A pintura, mais do que algo para se apreciar, é uma forma de expressão de muitos artistas antigos e contemporâneos. Ela pode ser objetiva ou abstrata, retratar um momento, uma pessoa ou um sentimento. Pensando que esse tipo de arte pode deixar transparecer o mais íntimo de quem a cria, também pode ser uma aliada na psicanálise, que busca compreender a subjetividade e o inconsciente das pessoas.
Foi por meio da junção dessas duas áreas aparentemente distantes que a exposição Palimpsesto Mágico nasceu. A mostra, exibida em São Paulo desde o dia 30 de setembro, é composta por mais de 150 esboços criados pelo artista plástico brasileiro Egas Francisco, de 80 anos, durante as sessões de terapia que ele fez com o psiquiatra Isac Karniol por quase dois anos. Segundo o médico, a expressão por meio da arte foi fundamental para o processo terapêutico.
“Ele não queria mais pintar, estava deprimido, mas voltou a pintar e expor. No caso dele, por questões clínicas, não era possível usar muito medicamento. E ele sem arte não vive. E os medicamento interferem na criativaidade. Era necessário achar uma forma de comunicação do inconsciente, não só por palavras”, contou Karniol ao E+.
A terapia não serviu apenas como tratamento para o pintor, mas também para o psiquiatra. “Concordamos com Egas que nós nos tratamos, pois aspectos mais profundos e vivos dos nossos seres estavam em comunicação”, declara o médico na introdução do livro Palimpsesto Mágico, que reúne as obras da exposição e interpretações analíticas delas assinadas por Karniol e sua mulher Patrícia, também psicanalista.
Segundo o especialista, é a primeira vez que esse tipo de produção é feita por um artista durante as sessões de terapia. “Eu e Patrícia procuramos várias formas de arte para comunicar com os pacientes: música, desenhos; e eles se expressam. Mas é a primeira vez em toda literatura da psicanálise que um artista se expressa também por pintura.” A mostra dos esboços fica aberta até o dia 11 de outubro.
Arte e psicanálise
Sigmund Freud, criador da psicanálise, usava a arte como referência em seus trabalhos. O mais conhecido, talvez, seja o complexo de Édipo, baseado na peça de teatro grego Édipo Rei, escrita por Sófocles. A história foi utilizada pelo psiquiatra para elucidar as questões mais fundamentais da sexualidade humana.
Karniol explica que a arte, e neste caso a pintura, não é comumente utilizada como ferramenta terapêutica na psicanálise. No entanto, pode ser e é usada em casos específicos, quando a pessoa analisada não consegue se expressar por palavras. Crianças e quem tem esquizofrenia, por exemplo, poderiam fazer uso da técnica.
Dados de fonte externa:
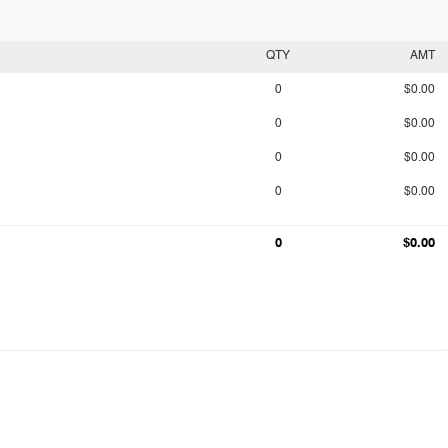
QTY
AMT
0
$0.00
0
$0.00
0
$0.00
0
$0.00
0
$0.00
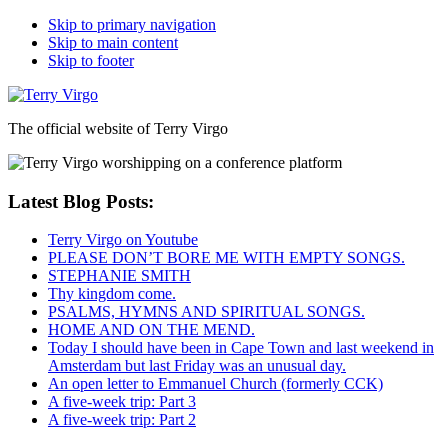
Skip to primary navigation
Skip to main content
Skip to footer
The official website of Terry Virgo
Latest Blog Posts:
Terry Virgo on Youtube
PLEASE DON’T BORE ME WITH EMPTY SONGS.
STEPHANIE SMITH
Thy kingdom come.
PSALMS, HYMNS AND SPIRITUAL SONGS.
HOME AND ON THE MEND.
Today I should have been in Cape Town and last weekend in
Amsterdam but last Friday was an unusual day.
An open letter to Emmanuel Church (formerly CCK)
A five-week trip: Part 3
A five-week trip: Part 2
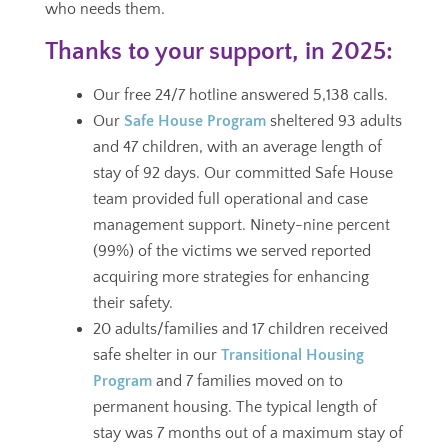
who needs them.
Thanks to your support, in 2025:
Our free 24/7 hotline answered 5,138 calls.
Our
Safe House Program
sheltered 93 adults
and 47 children, with an average length of
stay of 92 days.
Our committed Safe House
team provided full operational and case
management support.
Ninety-nine percent
(99%) of the victims we served reported
acquiring more strategies for enhancing
their safety.
20 adults/families and 17 children received
safe shelter in our
Transitional Housing
Program
and 7 families moved on to
permanent housing. The typical length of
stay was 7 months out of a maximum stay of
Esse não é o caso de Egas, mas continuar criando durante as sessões de terapia foi algo que ocorreu naturalmente. “Na primeira sessão, ele trouxe alguns desenhos. A partir do momento que ele se expressa tão bem pelos esboços, isso espontaneamente surgiu como possibilidade. A subjetividade dele, o aspecto mais instintivo, vinha nas obras e era essencial na psicanálise’, conta Karniol.
Além das palavras e dos desenhos, Egas Francisco também levava poemas para as sessões, outra forma de arte. O psiquiatra explica que, no funcionamento mental, existe a subjetividade, que envolve emoções e sentimentos e precisa ser levada em conta na terapia. “Essa subjetividade e elementos inconscientes se expressam por outras formas, inclusive por imagens. É uma forma de comunicação e essa subjetividade é o mais íntimo, transparece de forma mais evidente”, diz.
Segundo Karniol, o inconsciente influencia mais o nosso consciente do que a razão. Assim, os esboços de Egas Francisco expressavam aquilo que podia não ser dito em palavras, uma ferramenta a mais para que o psicanalista pudesse compreender as demandas do paciente. “Essa possibilidade de comunicação do Egas tem aproximação entre arte e ciência. Esta a ciência não conseguiu aprofundar nesse inconsciente, mas Egas penetra nesse inconsciente”, afirma.
A exposição Palimpsesto Mágico fica aberta até o dia 11 de outubro na Joh Mabe Espaço Arte & Cultura, em São Paulo. O espaço está localizado na Avenida Brigadeiro Luís Antônio, 4.225, e abre de segunda-feira a sexta-feira, das 10h às 18h, e aos sábados, das 10h às 14h.